Paul Romer’s endogenous growth theory holds that long-run prosperity hinges on the discovery of new, non-rival ideas—recipes that anyone can reuse at virtually zero marginal cost. This is why most economists support high levels of high-skilled immigration, as high-skilled immigrants raise the stock of human capital, boosting the rate at which those ideas are discovered, shared, and recombined. In Romer’s framework, population quality and quantity both matter as idea creation produces positive spillovers for everyone else.
If chip clusters are tomorrow’s workers, a country’s policy toward inference centres starts to resemble its immigration policy: both aim to attract scarce, productivity-boosting resources and keep them inside the national borders. Companies like Shopify already talk about growing AI “headcount” faster than human headcount, suggesting that domestic demand for on-shore compute will continue to rise sharply.

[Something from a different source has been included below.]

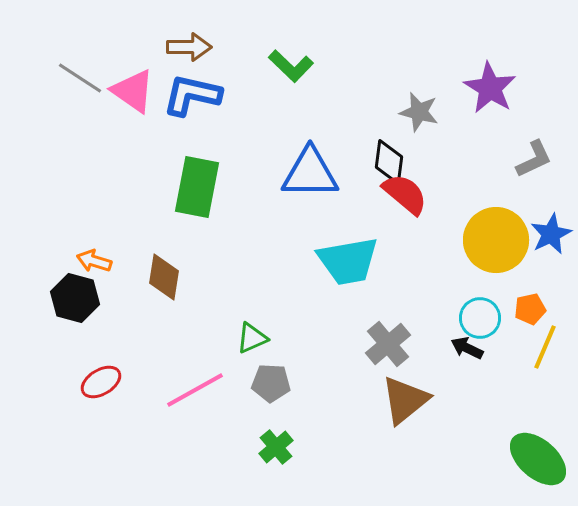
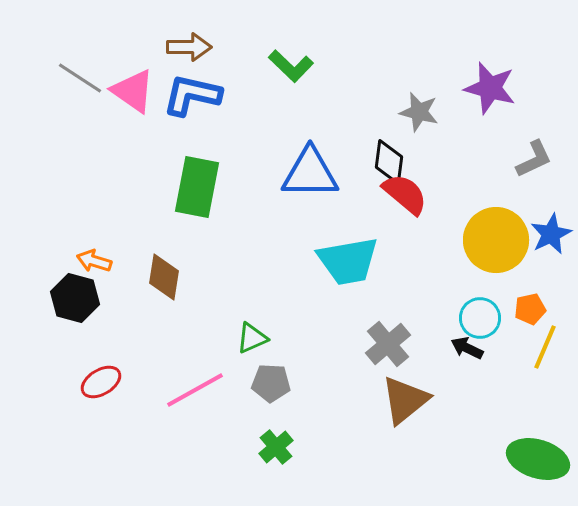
purple star: rotated 16 degrees counterclockwise
green ellipse: rotated 24 degrees counterclockwise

A few weeks ago, Bell and Groq announced a $5 billion plan to install roughly 500 MW of AI compute across six Canadian sites, with four slated to go live by 2027. If ~385 of those 500 MW reach the chips, with the balance being used primarily for cooling and networking, and assuming an aggressive (but plausible) 4-6 TFLOPS per watt for low-precision inference, the fleet would deliver 1,500-2,500 exaflops of inference compute. For Canada, that’s enormous, the largest deal of its kind, but it is still only on the same order as thousands or maybe low tens of thousands of human brains working in parallel.
I think we’re going to need a lot more.